CodePudding user response:

It doesn't matter, and this is, as far as code style is concerned, deplorable already, so it seems a bit silly to worry about it.

That's not how you make a singleton

It won't actually be a singleton if you call getInstance() from multiple threads. Just write:

public class Data {
  private static final Data data = new Data();

  public static Data getInstance() {
    return data;
  }
}

What you're doing ('lazily' make the singleton instance) is double useless:

  • It's only useful in the first place if your code 'touches' the type (Data), but doesn't call getInstance(). This is rare for all singletons.
  • It's only useful if the cost of creating the instance is high. It clearly is not, here.

That's not how you name classes

Data is not very descriptive. It's almost clichéd in how non-descriptive it is. More generally a class represents an actor of sorts - it's supposed to be a noun. It should be LogStorage for example, if the point of this thing is to store logs, or even better AtmLogStorage if it's specifically representing the printroll of an ATM that logs cash it emitted. Be specific.

This isn't a good use of a singleton

It's feasible to imagine a system that is running 2 separated concepts that both need the same logging functionality.

Stateless singletons (example: java's Collections or Files classes - they don't have fields or otherwise any state that you can modify) are always fine. Stateful singletons, like this one, usually aren't. Use injection frameworks if you must.

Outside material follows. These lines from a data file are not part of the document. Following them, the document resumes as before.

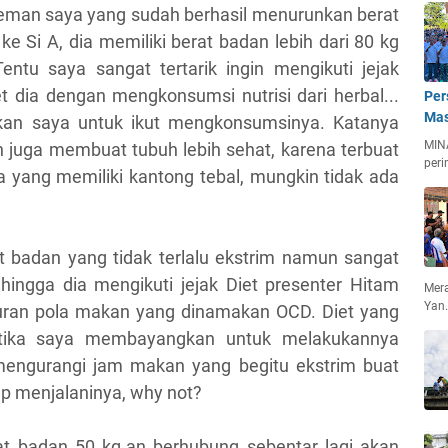
eman saya yang sudah berhasil menurunkan berat
e Si A, dia memiliki berat badan lebih dari 80 kg
ntu saya sangat tertarik ingin mengikuti jejak
t dia dengan mengkonsumsi nutrisi dari herbal...
Per
Mas
an saya untuk ikut mengkonsumsinya. Katanya
MIN
 juga membuat tubuh lebih sehat, karena terbuat
peri
a yang memiliki kantong tebal, mungkin tidak ada
at badan yang tidak terlalu ekstrim namun sangat
hingga dia mengikuti jejak Diet presenter Hitam
Mera
Yan
uran pola makan yang dinamakan OCD. Diet yang
etika saya membayangkan untuk melakukannya
mengurangi jam makan yang begitu ekstrim buat
p menjalaninya, why not?
rat badan 50 kg.an berhubung sebentar lagi akan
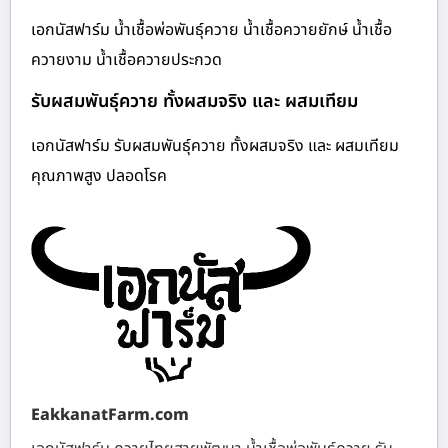
เอกนัสฟาร์ม น้ำเชื้อพ่อพันธุ์ควาย น้ำเชื้อควายยักษ์ น้ำเชื้อ
ควายงาม น้ำเชื้อควายประกวด
รับผสมพันธุ์ควาย ทั้งผสมจริง และ ผสมเทียม
เอกนัสฟาร์ม รับผสมพันธุ์ควาย ทั้งผสมจริง และ ผสมเทียม
คุณภาพสูง ปลอดโรค
EakkanatFarm.com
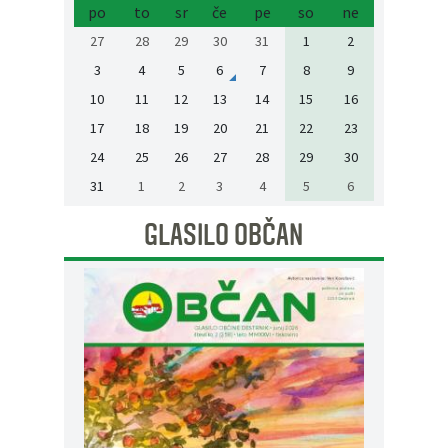
po
to
sr
če
pe
so
ne
27
28
29
30
31
1
2
3
4
5
6
7
8
9
10
11
12
13
14
15
16
17
18
19
20
21
22
23
24
25
26
27
28
29
30
31
1
2
3
4
5
6
GLASILO OBČAN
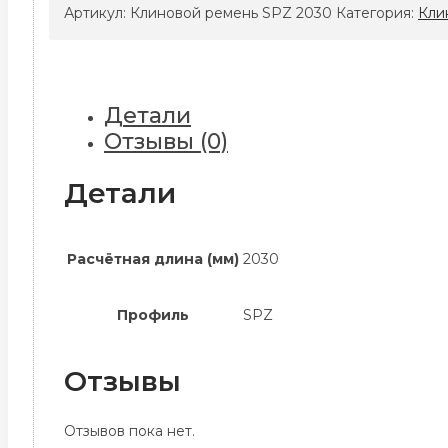
ремень
Артикул:
Клиновой ремень SPZ 2030
Категория:
Кли
SPZ
2030
Детали
Отзывы (0)
Детали
Расчётная длина (мм)
2030
Профиль
SPZ
Отзывы
Отзывов пока нет.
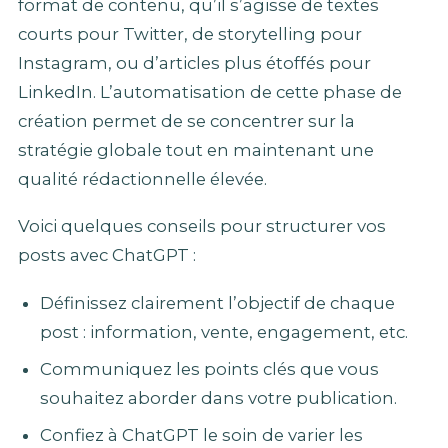
format de contenu, qu’il s’agisse de textes
courts pour Twitter, de storytelling pour
Instagram, ou d’articles plus étoffés pour
LinkedIn. L’automatisation de cette phase de
création permet de se concentrer sur la
stratégie globale tout en maintenant une
qualité rédactionnelle élevée.
Voici quelques conseils pour structurer vos
posts avec ChatGPT :
Définissez clairement l’objectif de chaque
post : information, vente, engagement, etc.
Communiquez les points clés que vous
souhaitez aborder dans votre publication.
Confiez à ChatGPT le soin de varier les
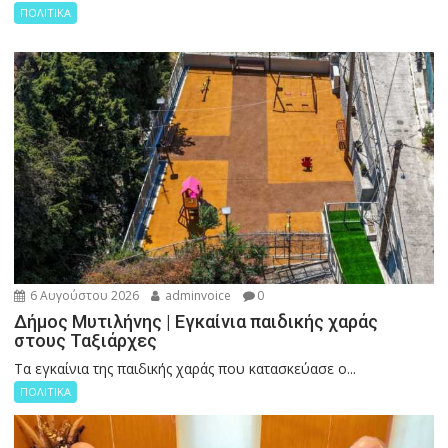
ΠΟΛΙΤΙΚΑ
6 Αυγούστου 2026
adminvoice
0
Δήμος Μυτιλήνης | Εγκαίνια παιδικής χαράς
στους Ταξιάρχες
Tα εγκαίνια της παιδικής χαράς που κατασκεύασε ο...
ΠΟΛΙΤΙΚΑ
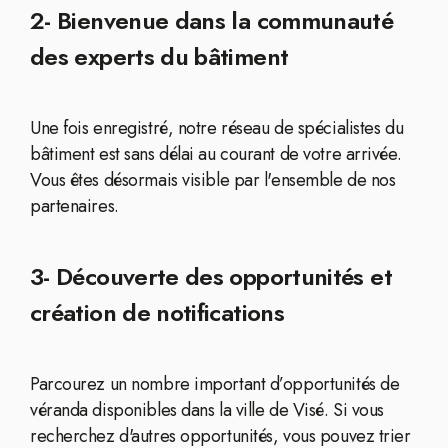
2- Bienvenue dans la communauté
des experts du bâtiment
Une fois enregistré, notre réseau de spécialistes du
bâtiment est sans délai au courant de votre arrivée.
Vous êtes désormais visible par l'ensemble de nos
partenaires.
3- Découverte des opportunités et
création de notifications
Parcourez un nombre important d’opportunités de
véranda disponibles dans la ville de Visé. Si vous
recherchez d'autres opportunités, vous pouvez trier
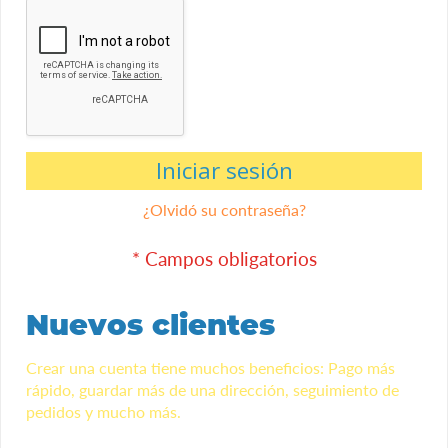
Iniciar sesión
¿Olvidó su contraseña?
Nuevos clientes
Crear una cuenta tiene muchos beneficios: Pago más
rápido, guardar más de una dirección, seguimiento de
pedidos y mucho más.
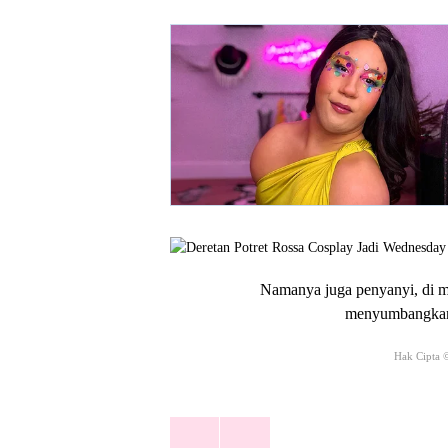
Namanya juga penyanyi, di m
menyumbangkan 
Hak Cipta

Singletons are hard to test

When writing tests you tend to want to set up dummy versions or otherwise configure some object differently than you would at normal runtime, and you usually want to be able to repeatedly create things (to isolate tests) that, during normal runtime, is only created once. Singletons and 'I wrote a unit test' do not like each other.

So, what do you do?

Make the field - and fix everything else if you can. At least with the field you can later refactor your code and make it possible to have more than one Data (hopefully you renamed it), even if just for testing purposes. system properties:

  • Cannot be controlled (any code can read and write them - you have no control over it).
  • Are invisible state, in that most java apps do not use the sysproperty store to write data. Hence most tools aren't written to deal with it; debug tools can be set to breakpoint if someone changes a field, it's much harder to breakpoint them upon some code changing a sysproperty - requires having the java core sourcecode and setting a conditional breakpoint on the setProperty method which comes in various flavours, oof.
  • Are 'singleton' and cannot be refactored away from it, whereas a field is on its own not singleton in the slightest (the fact that there's only ever one instance of the class with this field makes it a singleton, but change that aspect and your field ceases to be one. That's good).